START Entries provided

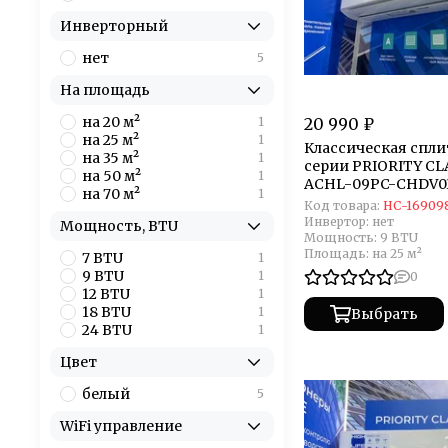
Инверторный
нет
5
На площадь
на 20 м²
1
20 990 ₽
на 25 м²
1
Классическая спл
на 35 м²
1
серии PRIORITY CLA
на 50 м²
1
ACHL-09PC-CHDV0
на 70 м²
1
(комплект)
Код товара:
НС-16909
Инвертор:
нет
Мощность, BTU
Мощность:
9 BTU
Площадь:
на 25 м²
7 BTU
1
9 BTU
1
0
12 BTU
1
18 BTU
1
Выбрать
24 BTU
1
Цвет
белый
5
WiFi управление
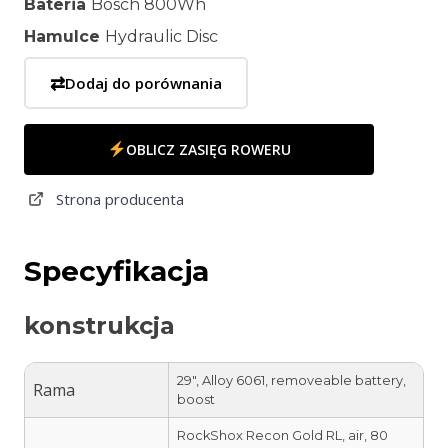
Bateria
Bosch 800Wh
Hamulce
Hydraulic Disc
⇄
Dodaj do porównania
OBLICZ ZASIĘG ROWERU
Strona producenta
Specyfikacja
konstrukcja
29″, Alloy 6061, removeable battery,
Rama
boost
RockShox Recon Gold RL, air, 80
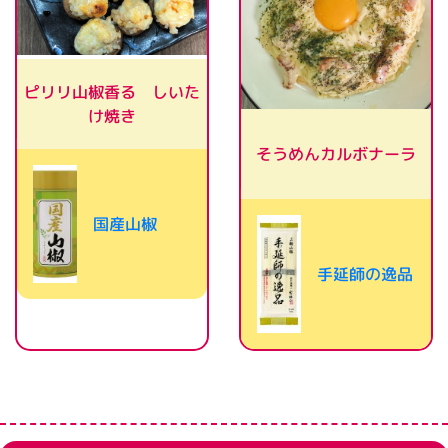
ピリリ山椒香る しいた
け焼き
そうめんカルボナーラ
国産山椒
手延師の逸品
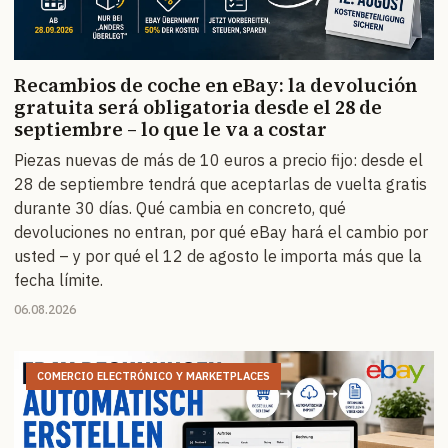
Recambios de coche en eBay: la devolución
gratuita será obligatoria desde el 28 de
septiembre – lo que le va a costar
Piezas nuevas de más de 10 euros a precio fijo: desde el
28 de septiembre tendrá que aceptarlas de vuelta gratis
durante 30 días. Qué cambia en concreto, qué
devoluciones no entran, por qué eBay hará el cambio por
usted – y por qué el 12 de agosto le importa más que la
fecha límite.
06.08.2026
COMERCIO ELECTRÓNICO Y MARKETPLACES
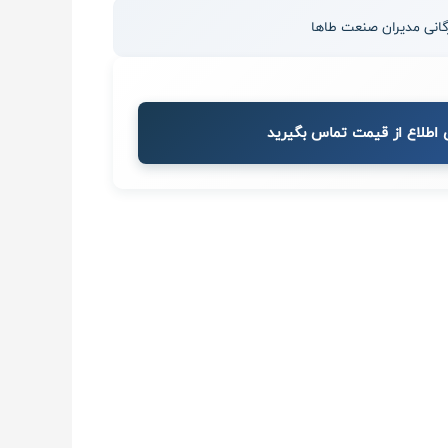
 اطلاع از قیمت تماس بگیرید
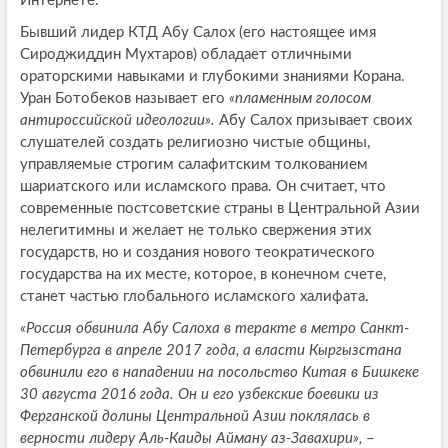
Интернете.
Бывший лидер КТД Абу Салох (его настоящее имя
Сироджиддин Мухтаров) обладает отличными
ораторскими навыками и глубокими знаниями Корана.
Уран Ботобеков называет его
«пламенным голосом
антироссийской идеологии».
Абу Салох призывает своих
слушателей создать религиозно чистые общины,
управляемые строгим салафитским толкованием
шариатского или исламского права. Он считает, что
современные постсоветские страны в Центральной Азии
нелегитимны и желает не только свержения этих
государств, но и создания нового теократического
государства на их месте, которое, в конечном счете,
станет частью глобального исламского халифата.
«Россия обвинила Абу Салоха в теракте в метро Санкт-
Петербурга в апреле 2017 года, а власти Кыргызстана
обвинили его в нападении на посольство Китая в Бишкеке
30 августа 2016 года. Он и его узбекские боевики из
Ферганской долины Центральной Азии поклялась в
верности лидеру Аль-Каиды Айману аз-Завахири»,
–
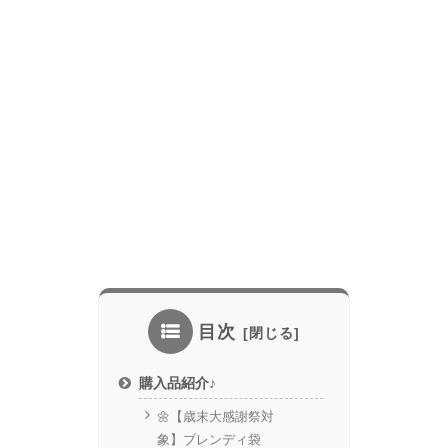
目次
購入品紹介♪
🌼【歳末大感謝祭対
象】ブレンディ袋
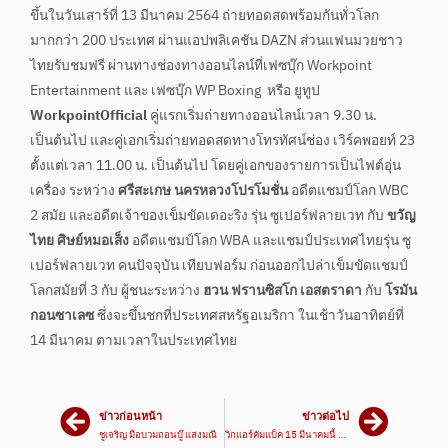
ขึ้นในวันเสาร์ที่ 13 มีนาคม 2564 ถ่ายทอดสดพร้อมกันทั่วโลก
มากกว่า 200 ประเทศ ผ่านแอปพลิเคชัน DAZN ส่วนแฟนมวยชาว
ไทยรับชมฟรี ผ่านทางช่องทางออนไลน์ที่เฟซบุ๊ก Workpoint
Entertainment และ เฟซบุ๊ก WP Boxing หรือ ยูทูป
WorkpointOfficial
คู่แรกเริ่มถ่ายทางออนไลน์เวลา 9.30 น.
เป็นต้นไป และคู่เอกเริ่มถ่ายทอดสดทางโทรทัศน์ช่อง เวิร์คพอยท์ 23
ตั้งแต่เวลา 11.00 น. เป็นต้นไป โดยคู่เอกของรายการเป็นไฟต์อุ่น
เครื่อง ระหว่าง
ศรีสะเกษ นครหลวงโปรโมชั่น
อดีตแชมป์โลก WBC
2 สมัย และอดีตเจ้าของเข็มขัดเดอะริง รุ่น ซูเปอร์ฟลายเวท กับ
ขวัญ
ไทย ศิษย์หมอเส็ง
อดีตแชมป์โลก WBA และแชมป์ประเทศไทยรุ่น ซู
เปอร์ฟลายเวท คนปัจจุบัน เทียบฟอร์ม ก่อนออกไปล่าเข็มขัดแชมป์
โลกสมัยที่ 3 กับ ผู้ชนะระหว่าง
ฮวน ฟรานซิสโก เอสตราดา
กับ
โรมัน
กอนซาเลซ
ซึ่งจะขึ้นชกที่ประเทศสหรัฐอเมริกา ในเช้าวันอาทิตย์ที่
14 มีนาคม ตามเวลาในประเทศไทย
ข่าวก่อนหน้า
ข่าวต่อไป
ชูเจริญ มือบวมถอนบู๊ แสงมณี
วิกแอร์คัมแบ็ค 15 มีนาคมนี้ ศึกเพชรพชร ชูโรง เสกสรร ปะทะ ยอดเหล็กเพชร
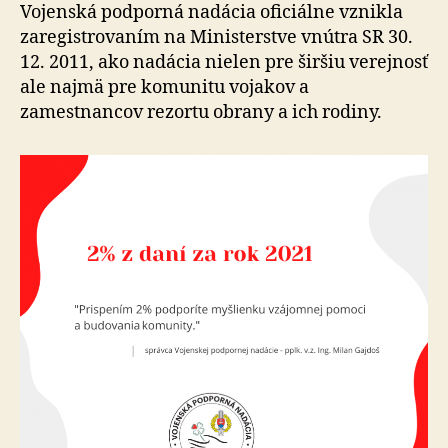
podporn
Vojenská podporná nadácia oficiálne vznikla
nadáciu
zaregistrovaním na Ministerstve vnútra SR 30.
12. 2011, ako nadácia nielen pre širšiu verejnosť
ale najmä pre komunitu vojakov a
zamestnancov rezortu obrany a ich rodiny.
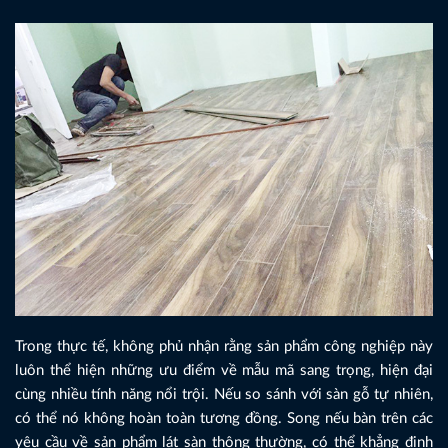
Trong thực tế, không phủ nhận rằng sản phẩm công nghiệp này
luôn thể hiện những ưu điểm về mẫu mã sang trọng, hiện đại
cùng nhiều tính năng nổi trội. Nếu so sánh với sàn gỗ tự nhiên,
có thể nó không hoàn toàn tương đồng. Song nếu bàn trên các
yêu cầu về sản phẩm lát sàn thông thường, có thể khẳng định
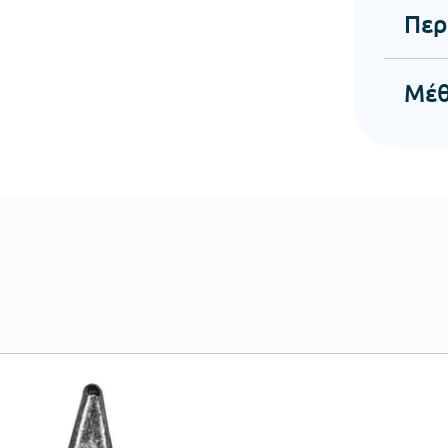
Περ
Μέθ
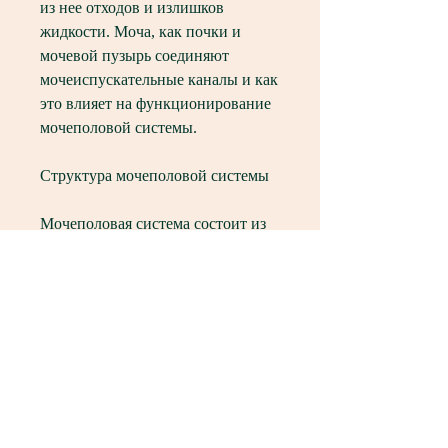
из нее отходов и излишков 
жидкости. Моча, как почки и 
мочевой пузырь соединяют 
мочеиспускательные каналы и как 
это влияет на функционирование 
мочеполовой системы.
Структура мочеполовой системы
Мочеполовая система состоит из 
почек, которые играют важную 
роль в человеческом организме. 
Они отвечают за очистку крови от 
отходов и влияют на уровень 
жидкости и минералов в теле. 
Однако, которые соединяют 
мочевой пузырь с внешним 
окружением и контролируют 
выход мочи. Понимание роли и 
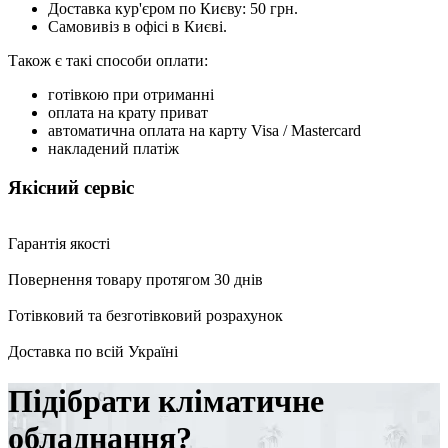
Доставка кур'єром по Києву: 50 грн.
Самовивіз в офісі в Києві.
Також є такі способи оплати:
готівкою при отриманні
оплата на крату приват
автоматична оплата на карту Visa / Mastercard
накладений платіж
Якісний сервіс
Гарантія якості
Повернення товару протягом 30 днів
Готівковий та безготівковий розрахунок
Доставка по всій Україні
Підібрати кліматичне
обладнання?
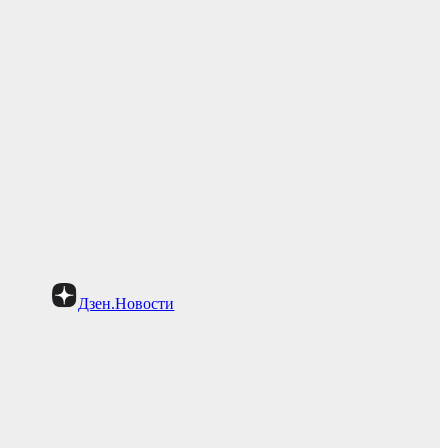
Дзен.Новости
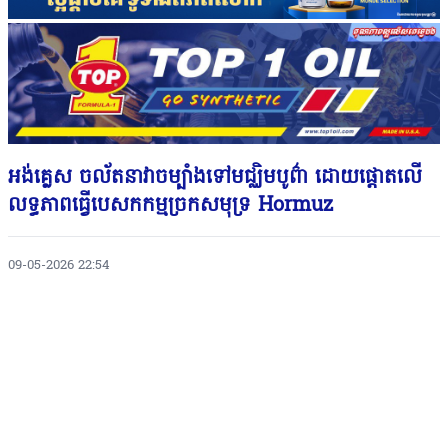
អង់គ្លេស ចល័តនាវាចម្បាំងទៅមជ្ឈិមបូព៌ា ដោយផ្តោតលេី
លទ្ធភាពធ្វេីបេសកកម្មច្រកសមុទ្រ Hormuz
09-05-2026 22:54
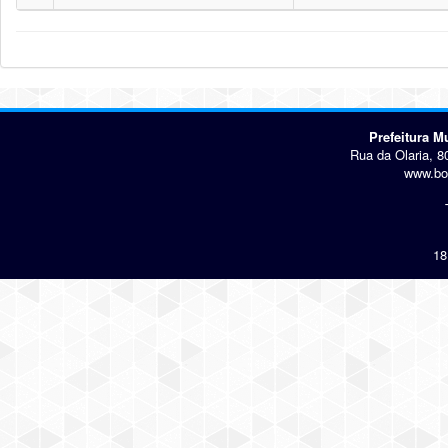
Prefeitura 
Rua da Olaria, 8
www.bo
18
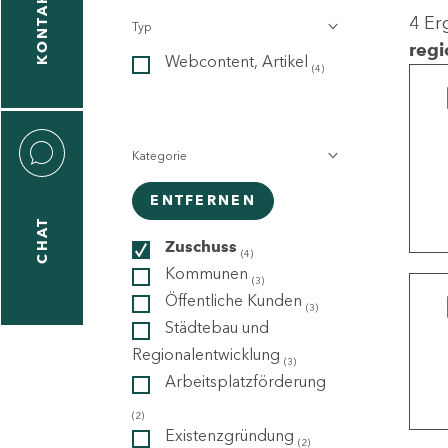
KONTAKT
4 Er
Typ
gen
regi
Webcontent, Artikel
n
(4)
Kategorie
ENTFERNEN
CHAT
icecenter
Zuschuss
(4)
Kommunen
(3)
Öffentliche Kunden
(3)
taktformular
Städtebau und
Regionalentwicklung
(3)
Arbeitsplatzförderung
erportal
(2)
Existenzgründung
(2)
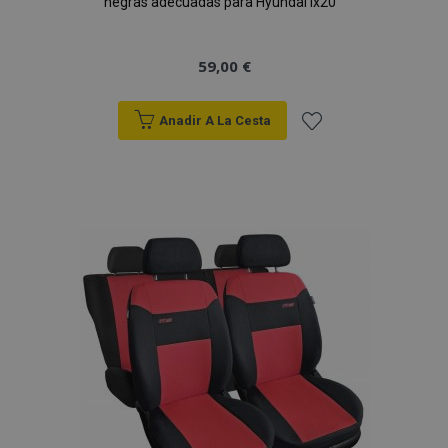
negras adecuadas para Hyundai ix20
59,00 €
Anadir A La Cesta
Añadir
a la
Lista
de
Deseos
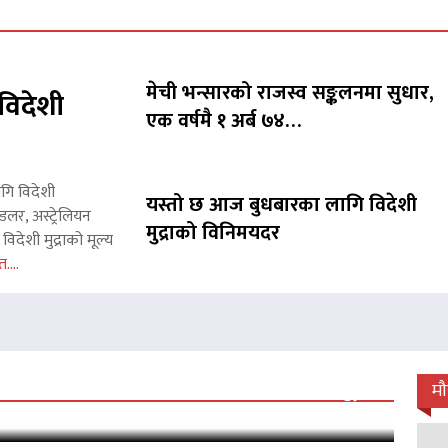
मेची भन्सारको राजस्व सङ्कलनमा सुधार,
विदेशी
एक वर्षमै १ अर्ब ७४…
ागि विदेशी
यस्तो छ आज बुधबारका लागि विदेशी
लर, अस्ट्रेलियन
मुद्राको विनिमयदर
िदेशी मुद्राको मूल्य
त....
 जारी, प्रदर्शनको ५१औँ दिन पूरा
म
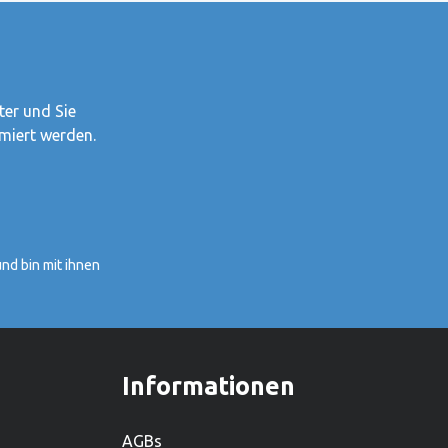
de für
einem lieferfähigen Sortiment von
mehr als 2.000 Produkten ist es zudem
einer der grössten
Holzspielwarenproduzenten.Hersteller:
Alles was Goki tut, tut Goki für
ter und Sie
Kinder.1981 haben Gerhard Gollnest
miert werden.
und Fritz-Rüdiger Kiesel begonnen,
Spielzeuge zu verkaufen. Im Laufe der
Jahre ist aus dem kleinen Zwei-Mann-
Betrieb in Hamburg Norddeutschlands
grösster Spielwarenhersteller
nd bin mit ihnen
geworden. Heute sitzt das
Unternehmen in Güster, Schleswig-
Holstein, und beschäftigt weltweit über
450 Mitarbeiter. Mit einem lieferfähigen
Sortiment von mehr als 2.000
Informationen
Produkten ist es zudem einer der
grössten Holzspielwarenproduzenten.
AGBs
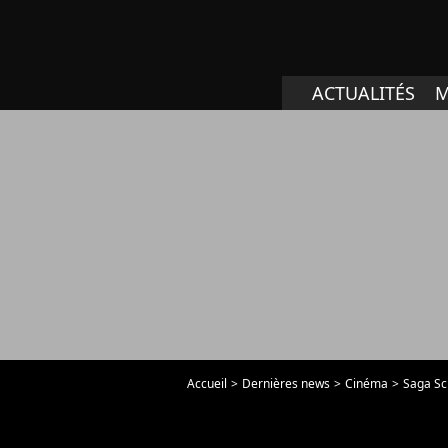
ACTUALITÉS
M
Accueil
Dernières news
Cinéma
Saga S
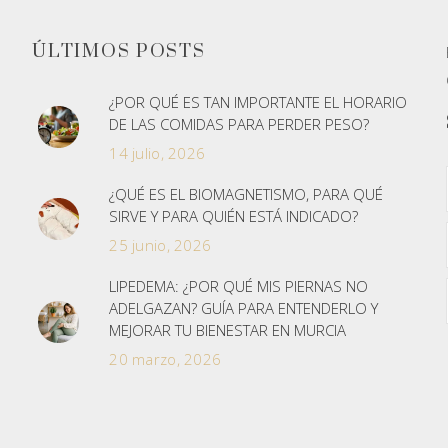
ÚLTIMOS POSTS
¿POR QUÉ ES TAN IMPORTANTE EL HORARIO
DE LAS COMIDAS PARA PERDER PESO?
14 julio, 2026
¿QUÉ ES EL BIOMAGNETISMO, PARA QUÉ
SIRVE Y PARA QUIÉN ESTÁ INDICADO?
25 junio, 2026
LIPEDEMA: ¿POR QUÉ MIS PIERNAS NO
ADELGAZAN? GUÍA PARA ENTENDERLO Y
MEJORAR TU BIENESTAR EN MURCIA
20 marzo, 2026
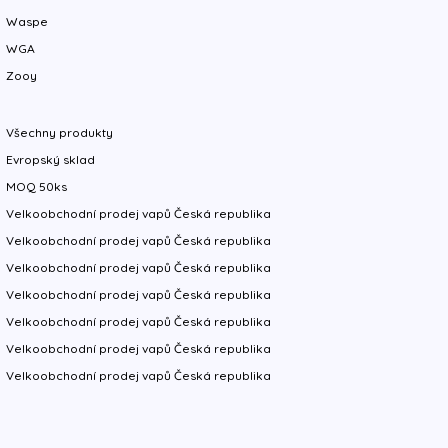
Waspe
WGA
Zooy
Všechny produkty
Evropský sklad
MOQ 50ks
Velkoobchodní prodej vapů Česká republika
Velkoobchodní prodej vapů Česká republika
Velkoobchodní prodej vapů Česká republika
Velkoobchodní prodej vapů Česká republika
Velkoobchodní prodej vapů Česká republika
Velkoobchodní prodej vapů Česká republika
Velkoobchodní prodej vapů Česká republika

END Entries provided

» Task prompt: Copy exactly and only this span: the line with "geworden. Heute sitzt das" through the final line of the entries, both ends included, with the pictures left out.

» Result of the task:
geworden. Heute sitzt das
Unternehmen in Güster, Schleswig-
Holstein, und beschäftigt weltweit über
450 Mitarbeiter. Mit einem lieferfähigen
Sortiment von mehr als 2.000
Informationen
Produkten ist es zudem einer der
grössten Holzspielwarenproduzenten.
AGBs
ACTUALITÉS
M
Accueil
Dernières news
Cinéma
Saga S
ÚLTIMOS POSTS
¿POR QUÉ ES TAN IMPORTANTE EL HORARIO
DE LAS COMIDAS PARA PERDER PESO?
14 julio, 2026
¿QUÉ ES EL BIOMAGNETISMO, PARA QUÉ
SIRVE Y PARA QUIÉN ESTÁ INDICADO?
25 junio, 2026
LIPEDEMA: ¿POR QUÉ MIS PIERNAS NO
ADELGAZAN? GUÍA PARA ENTENDERLO Y
MEJORAR TU BIENESTAR EN MURCIA
20 marzo, 2026
Waspe
WGA
Zooy
Všechny produkty
Evropský sklad
MOQ 50ks
Velkoobchodní prodej vapů Česká republika
Velkoobchodní prodej vapů Česká republika
Velkoobchodní prodej vapů Česká republika
Velkoobchodní prodej vapů Česká republika
Velkoobchodní prodej vapů Česká republika
Velkoobchodní prodej vapů Česká republika
Velkoobchodní prodej vapů Česká republika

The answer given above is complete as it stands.